#### [TASK TO CARRY OUT]
A faithful, complete copy of the entries is the sole expected answer.
(RECORDS PROVIDED begins)
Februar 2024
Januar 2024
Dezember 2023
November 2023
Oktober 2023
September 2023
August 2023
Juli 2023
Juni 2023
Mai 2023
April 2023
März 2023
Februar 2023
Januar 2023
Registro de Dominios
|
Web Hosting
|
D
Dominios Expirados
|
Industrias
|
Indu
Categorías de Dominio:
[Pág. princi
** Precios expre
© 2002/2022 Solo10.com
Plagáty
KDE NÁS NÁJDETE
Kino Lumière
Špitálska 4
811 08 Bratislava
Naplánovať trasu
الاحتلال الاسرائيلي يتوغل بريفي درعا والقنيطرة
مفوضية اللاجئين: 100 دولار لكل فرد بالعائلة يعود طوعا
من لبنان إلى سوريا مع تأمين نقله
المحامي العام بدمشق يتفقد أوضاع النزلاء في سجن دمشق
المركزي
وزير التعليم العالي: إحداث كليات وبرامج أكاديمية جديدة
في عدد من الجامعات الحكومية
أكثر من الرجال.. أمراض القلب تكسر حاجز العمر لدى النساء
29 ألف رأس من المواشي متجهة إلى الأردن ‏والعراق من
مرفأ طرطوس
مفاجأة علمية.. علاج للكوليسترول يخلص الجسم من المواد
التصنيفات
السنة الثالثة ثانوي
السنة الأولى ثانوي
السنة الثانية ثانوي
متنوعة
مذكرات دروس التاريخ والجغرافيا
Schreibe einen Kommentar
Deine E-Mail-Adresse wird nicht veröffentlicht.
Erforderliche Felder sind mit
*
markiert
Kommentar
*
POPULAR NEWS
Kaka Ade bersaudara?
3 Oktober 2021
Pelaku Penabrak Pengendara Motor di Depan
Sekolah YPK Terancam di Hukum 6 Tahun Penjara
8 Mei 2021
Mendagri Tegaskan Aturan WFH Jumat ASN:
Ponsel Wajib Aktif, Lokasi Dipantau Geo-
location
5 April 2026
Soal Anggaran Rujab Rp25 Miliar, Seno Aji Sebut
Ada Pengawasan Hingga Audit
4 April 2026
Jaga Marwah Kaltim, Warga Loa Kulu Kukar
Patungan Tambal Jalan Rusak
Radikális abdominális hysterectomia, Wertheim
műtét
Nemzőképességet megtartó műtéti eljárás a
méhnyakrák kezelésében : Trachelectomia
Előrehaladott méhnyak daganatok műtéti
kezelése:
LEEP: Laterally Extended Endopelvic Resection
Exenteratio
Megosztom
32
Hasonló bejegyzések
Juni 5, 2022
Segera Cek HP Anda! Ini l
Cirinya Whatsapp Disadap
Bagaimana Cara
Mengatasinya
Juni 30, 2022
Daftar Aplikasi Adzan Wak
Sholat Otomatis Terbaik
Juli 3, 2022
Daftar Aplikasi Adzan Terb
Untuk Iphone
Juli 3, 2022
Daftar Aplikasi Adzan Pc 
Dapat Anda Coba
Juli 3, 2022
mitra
(RECORDS PROVIDED ends)
#### [EXPECTED ANSWER]
Februar 2024
Januar 2024
Dezember 2023
November 2023
Oktober 2023
September 2023
August 2023
Juli 2023
Juni 2023
Mai 2023
April 2023
März 2023
Februar 2023
Januar 2023
Registro de Dominios
|
Web Hosting
|
D
Dominios Expirados
|
Industrias
|
Indu
Categorías de Dominio:
[Pág. princi
** Precios expre
© 2002/2022 Solo10.com
Plagáty
KDE NÁS NÁJDETE
Kino Lumière
Špitálska 4
811 08 Bratislava
Naplánovať trasu
الاحتلال الاسرائيلي يتوغل بريفي درعا والقنيطرة
مفوضية اللاجئين: 100 دولار لكل فرد بالعائلة يعود طوعا
من لبنان إلى سوريا مع تأمين نقله
المحامي العام بدمشق يتفقد أوضاع النزلاء في سجن دمشق
المركزي
وزير التعليم العالي: إحداث كليات وبرامج أكاديمية جديدة
في عدد من الجامعات الحكومية
أكثر من الرجال.. أمراض القلب تكسر حاجز العمر لدى النساء
29 ألف رأس من المواشي متجهة إلى الأردن ‏والعراق من
مرفأ طرطوس
مفاجأة علمية.. علاج للكوليسترول يخلص الجسم من المواد
التصنيفات
السنة الثالثة ثانوي
السنة الأولى ثانوي
السنة الثانية ثانوي
متنوعة
مذكرات دروس التاريخ والجغرافيا
Schreibe einen Kommentar
Deine E-Mail-Adresse wird nicht veröffentlicht.
Erforderliche Felder sind mit
*
markiert
Kommentar
*
POPULAR NEWS
Kaka Ade bersaudara?
3 Oktober 2021
Pelaku Penabrak Pengendara Motor di Depan
Sekolah YPK Terancam di Hukum 6 Tahun Penjara
8 Mei 2021
Mendagri Tegaskan Aturan WFH Jumat ASN:
Ponsel Wajib Aktif, Lokasi Dipantau Geo-
location
5 April 2026
Soal Anggaran Rujab Rp25 Miliar, Seno Aji Sebut
Ada Pengawasan Hingga Audit
4 April 2026
Jaga Marwah Kaltim, Warga Loa Kulu Kukar
Patungan Tambal Jalan Rusak
Radikális abdominális hysterectomia, Wertheim
műtét
Nemzőképességet megtartó műtéti eljárás a
méhnyakrák kezelésében : Trachelectomia
Előrehaladott méhnyak daganatok műtéti
kezelése:
LEEP: Laterally Extended Endopelvic Resection
Exenteratio
Megosztom
32
Hasonló bejegyzések
Juni 5, 2022
Segera Cek HP Anda! Ini l
Cirinya Whatsapp Disadap
Bagaimana Cara
Mengatasinya
Juni 30, 2022
Daftar Aplikasi Adzan Wak
Sholat Otomatis Terbaik
Juli 3, 2022
Daftar Aplikasi Adzan Terb
Untuk Iphone
Juli 3, 2022
Daftar Aplikasi Adzan Pc 
Dapat Anda Coba
Juli 3, 2022
mitra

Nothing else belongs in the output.